**Available records:**
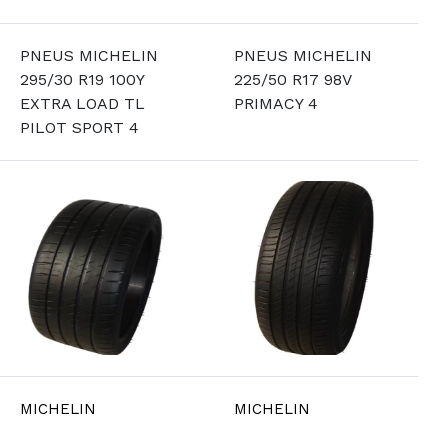
PNEUS MICHELIN
PNEUS MICHELIN
295/30 R19 100Y
225/50 R17 98V
EXTRA LOAD TL
PRIMACY 4
PILOT SPORT 4
MICHELIN
MICHELIN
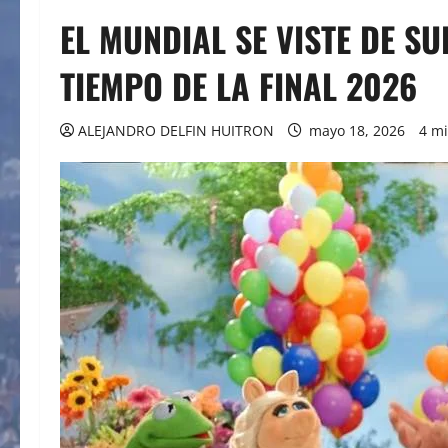
EL MUNDIAL SE VISTE DE S
TIEMPO DE LA FINAL 2026
ALEJANDRO DELFIN HUITRON
mayo 18, 2026
4 m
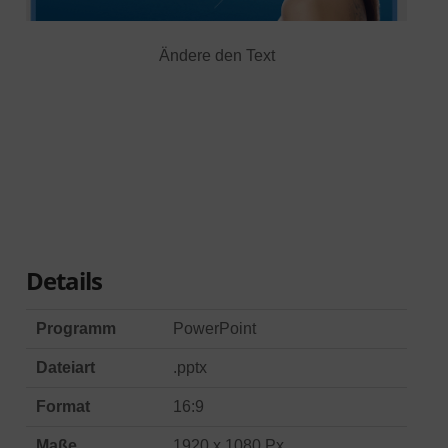
Ändere den Text
Details
Programm
PowerPoint
Dateiart
.pptx
Format
16:9
Maße
1920 x 1080 Px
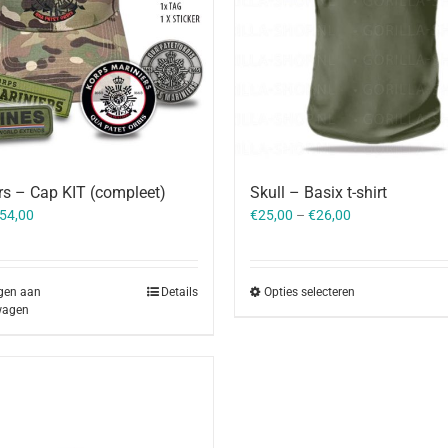
rs – Cap KIT (compleet)
Skull – Basix t-shirt
orspronkelijke
Huidige
54,00
€
25,00
–
€
26,00
rijs
prijs
as:
is:
60,75.
€54,00.
gen aan
Details
Opties selecteren
wagen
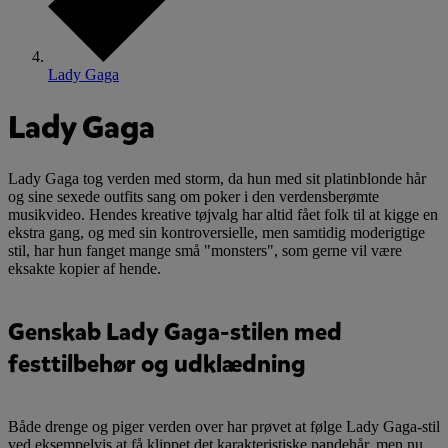
Lady Gaga
Lady Gaga
Lady Gaga tog verden med storm, da hun med sit platinblonde hår
og sine sexede outfits sang om poker i den verdensberømte
musikvideo. Hendes kreative tøjvalg har altid fået folk til at kigge en
ekstra gang, og med sin kontroversielle, men samtidig moderigtige
stil, har hun fanget mange små "monsters", som gerne vil være
eksakte kopier af hende.
Genskab Lady Gaga-stilen med
festtilbehør og udklædning
Både drenge og piger verden over har prøvet at følge Lady Gaga-stil
ved eksempelvis at få klippet det karakteristiske pandehår, men nu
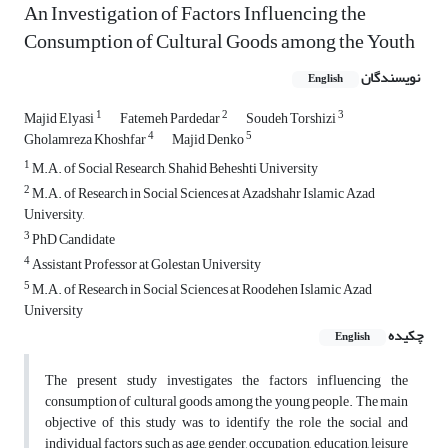
An Investigation of Factors Influencing the
Consumption of Cultural Goods among the Youth
نویسندگان
English
1
2
3
Majid Elyasi
Fatemeh Pardedar
Soudeh Torshizi
4
5
Gholamreza Khoshfar
Majid Denko
1
M.A. of Social Research, Shahid Beheshti University
2
M.A. of Research in Social Sciences at Azadshahr Islamic Azad
University,
3
PhD Candidate
4
Assistant Professor at Golestan University
5
M.A. of Research in Social Sciences at Roodehen Islamic Azad
University
چکیده
English
The present study investigates the factors influencing the
consumption of cultural goods among the young people. The main
objective of this study was to identify the role the social and
individual factors such as age, gender, occupation, education, leisure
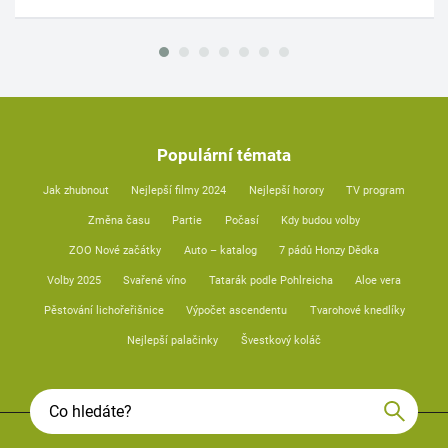
Populární témata
Jak zhubnout
Nejlepší filmy 2024
Nejlepší horory
TV program
Změna času
Partie
Počasí
Kdy budou volby
ZOO Nové začátky
Auto – katalog
7 pádů Honzy Dědka
Volby 2025
Svařené víno
Tatarák podle Pohlreicha
Aloe vera
Pěstování lichořeřišnice
Výpočet ascendentu
Tvarohové knedlíky
Nejlepší palačinky
Švestkový koláč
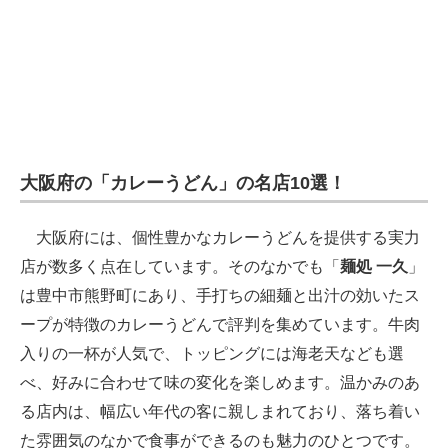
大阪府の「カレーうどん」の名店10選！
大阪府には、個性豊かなカレーうどんを提供する実力
店が数多く点在しています。そのなかでも「
麺処 一久
」
は豊中市熊野町にあり、手打ちの細麺と出汁の効いたス
ープが特徴のカレーうどんで評判を集めています。牛肉
入りの一杯が人気で、トッピングには海老天なども選
べ、好みに合わせて味の変化を楽しめます。温かみのあ
る店内は、幅広い年代の客に親しまれており、落ち着い
た雰囲気のなかで食事ができるのも魅力のひとつです。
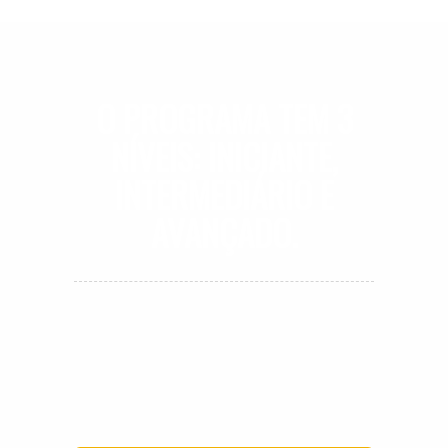
O PROGRAMA TEM
3
NÍVEIS:
INICIANTE,
INTERMEDIÁRIO E
AVANÇADO.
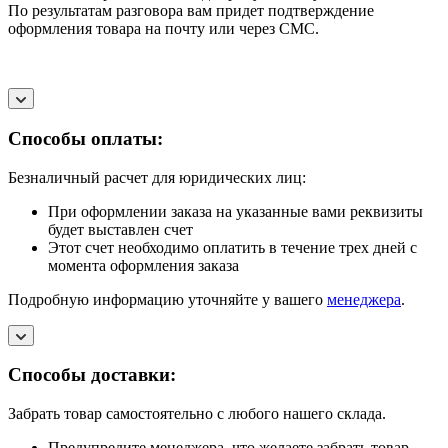
По результатам разговора вам придет подтверждение
оформления товара на почту или через СМС.
Способы оплаты:
Безналичный расчет для юридических лиц:
При оформлении заказа на указанные вами реквизиты
будет выставлен счет
Этот счет необходимо оплатить в течение трех дней с
момента оформления заказа
Подробную информацию уточняйте у вашего
менеджера
.
Способы доставки:
Забрать товар самостоятельно с любого нашего склада.
Предупредите менеджера, что желаете забрать товар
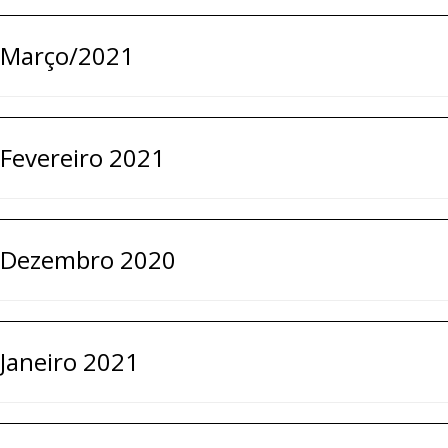
Março/2021
Fevereiro 2021
Dezembro 2020
Janeiro 2021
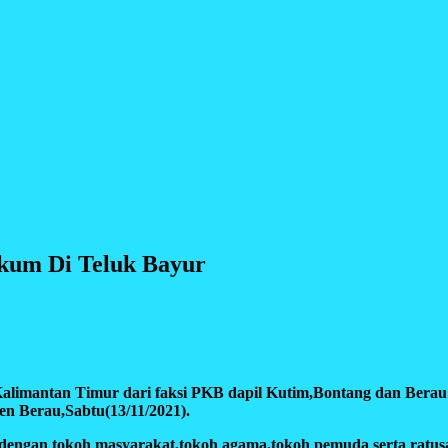
kum Di Teluk Bayur
limantan Timur dari faksi PKB dapil Kutim,Bontang dan Berau 
n Berau,Sabtu(13/11/2021).
dengan tokoh masyarakat,tokoh agama,tokoh pemuda serta ratusa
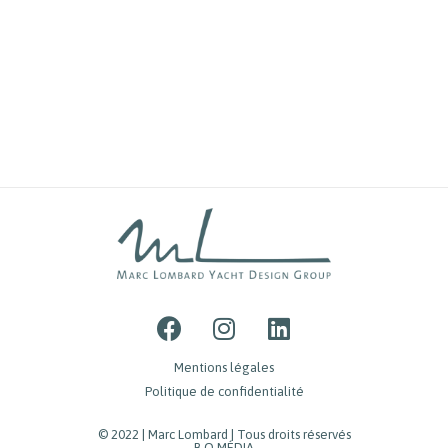
Mentions légales
Politique de confidentialité
© 2022 | Marc Lombard | Tous droits réservés
B.O MÉDIA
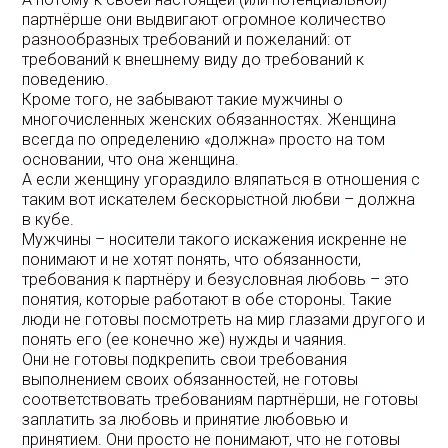
партнёрше они выдвигают огромное количество
разнообразных требований и пожеланий: от
требований к внешнему виду до требований к
поведению.
Кроме того, не забывают такие мужчины о
многочисленных женских обязанностях. Женщина
всегда по определению «должна» просто на том
основании, что она женщина.
А если женщину угораздило вляпаться в отношения с
таким вот искателем бескорыстной любви – должна
в кубе.
Мужчины – носители такого искажения искренне не
понимают и не хотят понять, что обязанности,
требования к партнёру и безусловная любовь – это
понятия, которые работают в обе стороны. Такие
люди не готовы посмотреть на мир глазами другого и
понять его (ее конечно же) нужды и чаяния.
Они не готовы подкрепить свои требования
выполнением своих обязанностей, не готовы
соответствовать требованиям партнёрши, не готовы
заплатить за любовь и принятие любовью и
принятием. Они просто не понимают, что не готовы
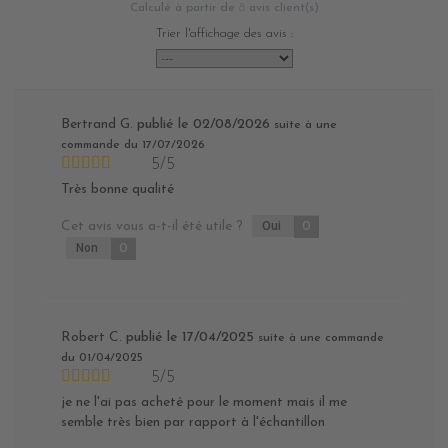
Calculé à partir de
8
avis client(s)
Trier l'affichage des avis :
Bertrand G.
publié le 02/08/2026
suite à une
commande du 17/07/2026
5/5
Très bonne qualité
Cet avis vous a-t-il été utile ?
Oui
0
Non
0
Robert C.
publié le 17/04/2025
suite à une commande
du 01/04/2025
5/5
je ne l'ai pas acheté pour le moment mais il me
semble très bien par rapport à l'échantillon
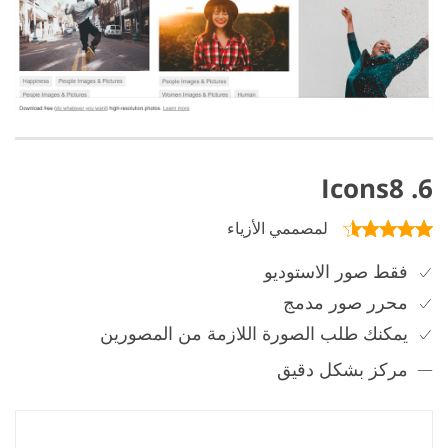
6. Icons8
لمصممي الأزياء
فقط صور الاستوديو
محرر صور مدمج
يمكنك طلب الصورة اللازمة من المصورين
مركز بشكل دقيق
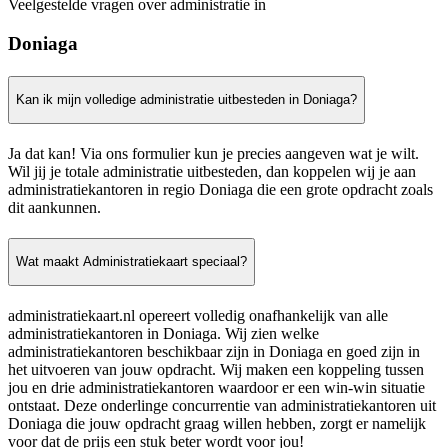
Veelgestelde vragen over administratie in
Doniaga
Kan ik mijn volledige administratie uitbesteden in Doniaga?
Ja dat kan! Via ons formulier kun je precies aangeven wat je wilt.
Wil jij je totale administratie uitbesteden, dan koppelen wij je aan
administratiekantoren in regio Doniaga die een grote opdracht zoals
dit aankunnen.
Wat maakt Administratiekaart speciaal?
administratiekaart.nl opereert volledig onafhankelijk van alle
administratiekantoren in Doniaga. Wij zien welke
administratiekantoren beschikbaar zijn in Doniaga en goed zijn in
het uitvoeren van jouw opdracht. Wij maken een koppeling tussen
jou en drie administratiekantoren waardoor er een win-win situatie
ontstaat. Deze onderlinge concurrentie van administratiekantoren uit
Doniaga die jouw opdracht graag willen hebben, zorgt er namelijk
voor dat de prijs een stuk beter wordt voor jou!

**Work to be completed:**
Leave out the pictures and print each record exactly as it stands.

**Task result:**
PNEUS MICHELIN
PNEUS MICHELIN
295/30 R19 100Y
225/50 R17 98V
EXTRA LOAD TL
PRIMACY 4
PILOT SPORT 4
MICHELIN
MICHELIN
EL MUNDIAL SE VISTE DE S
TIEMPO DE LA FINAL 2026
ALEJANDRO DELFIN HUITRON
mayo 18, 2026
4 m
Ändere den Text
Details
Programm
PowerPoint
Dateiart
.pptx
Format
16:9
Maße
1920 x 1080 Px
rs – Cap KIT (compleet)
Skull – Basix t-shirt
orspronkelijke
Huidige
54,00
€
25,00
–
€
26,00
rijs
prijs
as:
is:
60,75.
€54,00.
gen aan
Details
Opties selecteren
wagen
Lady Gaga
Lady Gaga
Lady Gaga tog verden med storm, da hun med sit platinblonde hår
og sine sexede outfits sang om poker i den verdensberømte
musikvideo. Hendes kreative tøjvalg har altid fået folk til at kigge en
ekstra gang, og med sin kontroversielle, men samtidig moderigtige
stil, har hun fanget mange små "monsters", som gerne vil være
eksakte kopier af hende.
Genskab Lady Gaga-stilen med
festtilbehør og udklædning
Både drenge og piger verden over har prøvet at følge Lady Gaga-stil
ved eksempelvis at få klippet det karakteristiske pandehår, men nu
An Investigation of Factors Influencing the
Consumption of Cultural Goods among the Youth
نویسندگان
English
1
2
3
Majid Elyasi
Fatemeh Pardedar
Soudeh Torshizi
4
5
Gholamreza Khoshfar
Majid Denko
1
M.A. of Social Research, Shahid Beheshti University
2
M.A. of Research in Social Sciences at Azadshahr Islamic Azad
University,
3
PhD Candidate
4
Assistant Professor at Golestan University
5
M.A. of Research in Social Sciences at Roodehen Islamic Azad
University
چکیده
English
The present study investigates the factors influencing the
consumption of cultural goods among the young people. The main
objective of this study was to identify the role the social and
individual factors such as age, gender, occupation, education, leisure
Populární témata
Jak zhubnout
Nejlepší filmy 2024
Nejlepší horory
TV program
Změna času
Partie
Počasí
Kdy budou volby
ZOO Nové začátky
Auto – katalog
7 pádů Honzy Dědka
Volby 2025
Svařené víno
Tatarák podle Pohlreicha
Aloe vera
Pěstování lichořeřišnice
Výpočet ascendentu
Tvarohové knedlíky
Nejlepší palačinky
Švestkový koláč
大阪府の「カレーうどん」の名店10選！
大阪府には、個性豊かなカレーうどんを提供する実力
店が数多く点在しています。そのなかでも「
麺処 一久
」
は豊中市熊野町にあり、手打ちの細麺と出汁の効いたス
ープが特徴のカレーうどんで評判を集めています。牛肉
入りの一杯が人気で、トッピングには海老天なども選
べ、好みに合わせて味の変化を楽しめます。温かみのあ
る店内は、幅広い年代の客に親しまれており、落ち着い
た雰囲気のなかで食事ができるのも魅力のひとつです。
O PROGRAMA TEM
3
NÍVEIS:
INICIANTE,
INTERMEDIÁRIO E
AVANÇADO.
По результатам разговора вам придет подтверждение
оформления товара на почту или через СМС.
Способы оплаты:
Безналичный расчет для юридических лиц:
При оформлении заказа на указанные вами реквизиты
будет выставлен счет
Этот счет необходимо оплатить в течение трех дней с
момента оформления заказа
Подробную информацию уточняйте у вашего
менеджера
.
Способы доставки:
Забрать товар самостоятельно с любого нашего склада.
Предупредите менеджера, что желаете забрать товар
Março/2021
Fevereiro 2021
Dezembro 2020
Janeiro 2021
kum Di Teluk Bayur
limantan Timur dari faksi PKB dapil Kutim,Bontang dan Berau 
n Berau,Sabtu(13/11/2021).
dengan tokoh masyarakat,tokoh agama,tokoh pemuda serta ratusa
Mentions légales
Politique de confidentialité
© 2022 | Marc Lombard | Tous droits réservés
B.O MÉDIA
партнёрше они выдвигают огромное количество
разнообразных требований и пожеланий: от
требований к внешнему виду до требований к
поведению.
Кроме того, не забывают такие мужчины о
многочисленных женских обязанностях. Женщина
всегда по определению «должна» просто на том
основании, что она женщина.
А если женщину угораздило вляпаться в отношения с
таким вот искателем бескорыстной любви – должна
в кубе.
Мужчины – носители такого искажения искренне не
понимают и не хотят понять, что обязанности,
требования к партнёру и безусловная любовь – это
понятия, которые работают в обе стороны. Такие
люди не готовы посмотреть на мир глазами другого и
понять его (ее конечно же) нужды и чаяния.
Они не готовы подкрепить свои требования
выполнением своих обязанностей, не готовы
соответствовать требованиям партнёрши, не готовы
заплатить за любовь и принятие любовью и
принятием. Они просто не понимают, что не готовы
Calculé à partir de
8
avis client(s)
Trier l'affichage des avis :
Bertrand G.
publié le 02/08/2026
suite à une
commande du 17/07/2026
5/5
Très bonne qualité
Cet avis vous a-t-il été utile ?
Oui
0
Non
0
Robert C.
publié le 17/04/2025
suite à une commande
du 01/04/2025
5/5
je ne l'ai pas acheté pour le moment mais il me
semble très bien par rapport à l'échantillon
6. Icons8
لمصممي الأزياء
فقط صور الاستوديو
محرر صور مدمج
يمكنك طلب الصورة اللازمة من المصورين
مركز بشكل دقيق
Veelgestelde vragen over administratie in
Doniaga
Kan ik mijn volledige administratie uitbesteden in Doniaga?
Ja dat kan! Via ons formulier kun je precies aangeven wat je wilt.
Wil jij je totale administratie uitbesteden, dan koppelen wij je aan
administratiekantoren in regio Doniaga die een grote opdracht zoals
dit aankunnen.
Wat maakt Administratiekaart speciaal?
administratiekaart.nl opereert volledig onafhankelijk van alle
administratiekantoren in Doniaga. Wij zien welke
administratiekantoren beschikbaar zijn in Doniaga en goed zijn in
het uitvoeren van jouw opdracht. Wij maken een koppeling tussen
jou en drie administratiekantoren waardoor er een win-win situatie
ontstaat. Deze onderlinge concurrentie van administratiekantoren uit
Doniaga die jouw opdracht graag willen hebben, zorgt er namelijk
voor dat de prijs een stuk beter wordt voor jou!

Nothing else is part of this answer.